#034 Memento Mori — Remember You Will Die

A Stoic reflection on embracing mortality to inspire a life of purpose

Hello there it’s been a while.

I know the updates have been few and far between, but not without purpose. For those who know me personally, this may not come as a surprise but I believe this is the right time and place to share it: this will be the last post on The African Stoic. For now.

After thirty-four reflections, it feels right to pause and gather these scattered thoughts and distill them into something more enduring. Something you can hold, read, and return to whenever life demands stillness or strength. That work has already begun. It will become the first volume of The African Stoic book: a guide to living wisely, courageously, and calmly within the chaos of the modern African experience.

Every page of this journey has been lived. Written between failure and renewal, between ambition and silence, between building businesses and rebuilding self. Through it all, one truth has remained; that a life guided by the four Stoic virtues of Wisdom, Courage, Justice, and Temperance is not abstract philosophy, but daily practice.

The book arrives in December in both digital and physical form. Until then, I wanted to end this chapter with a reflection that feels most fitting: on life, death, and purpose.

We have all contemplated death. Usually with fear, sometimes with clarity. In those moments when the mind faces its own extinction, something shifts. The noise quiets and the illusions fall away.

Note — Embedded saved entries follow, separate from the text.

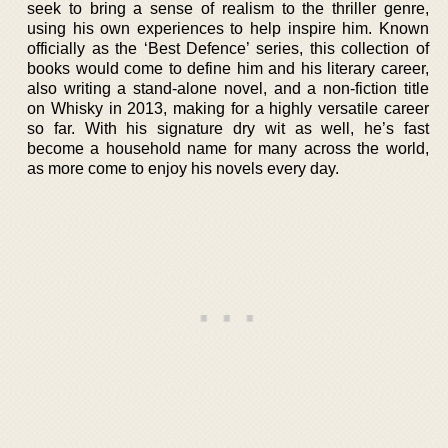
seek to bring a sense of realism to the thriller genre,
using his own experiences to help inspire him. Known
officially as the ‘Best Defence’ series, this collection of
books would come to define him and his literary career,
also writing a stand-alone novel, and a non-fiction title
on Whisky in 2013, making for a highly versatile career
so far. With his signature dry wit as well, he’s fast
become a household name for many across the world,
as more come to enjoy his novels every day.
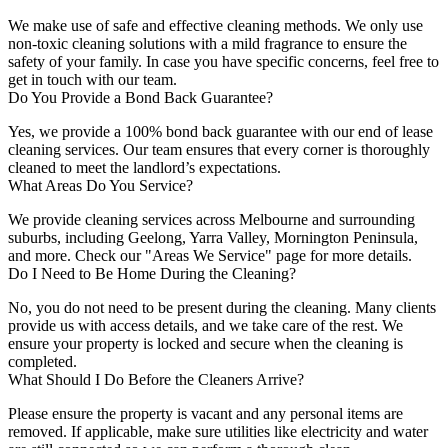
We make use of safe and effective cleaning methods. We only use
non-toxic cleaning solutions with a mild fragrance to ensure the
safety of your family. In case you have specific concerns, feel free to
get in touch with our team.
Do You Provide a Bond Back Guarantee?
Yes, we provide a 100% bond back guarantee with our end of lease
cleaning services. Our team ensures that every corner is thoroughly
cleaned to meet the landlord’s expectations.
What Areas Do You Service?
We provide cleaning services across Melbourne and surrounding
suburbs, including Geelong, Yarra Valley, Mornington Peninsula,
and more. Check our "Areas We Service" page for more details.
Do I Need to Be Home During the Cleaning?
No, you do not need to be present during the cleaning. Many clients
provide us with access details, and we take care of the rest. We
ensure your property is locked and secure when the cleaning is
completed.
What Should I Do Before the Cleaners Arrive?
Please ensure the property is vacant and any personal items are
removed. If applicable, make sure utilities like electricity and water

What remains is the truth that life is brief, and nothing is truly ours except this moment.

To remember death is to see life as it is: fragile, finite, and urgent. It’s not morbid; it’s medicine. The Stoic doesn’t fear the end. He uses it to live better, to cut through distraction, to love without delay, to create without hesitation. Death isn’t the enemy. Forgetting that it’s coming is.

So as this chapter closes, I find myself returning to the principles that have quietly shaped my days. These are short notes I’ve written to keep myself anchored when life felt heavy or uncertain. They are reminders, not rules. Fragments of lived philosophy distilled into simple truths.

Here are seven of those maxims, and the reflections they’ve inspired.

1. The Gift of Mortality

“Remember death: time is finite, and only what you do now compounds.”

Death is the great clarifier. It reveals what matters by erasing what doesn’t. When you accept that your time is limited, every choice becomes sacred. Most people act as if tomorrow is guaranteed. The Stoic knows that every sunrise might be his last, and that awareness gives weight to his actions. You cannot delay living. The clock is already running.

2. The Weight of Time

“Compounding persistence in what you enjoy and understand makes failure irrelevant; time bends in your favor.”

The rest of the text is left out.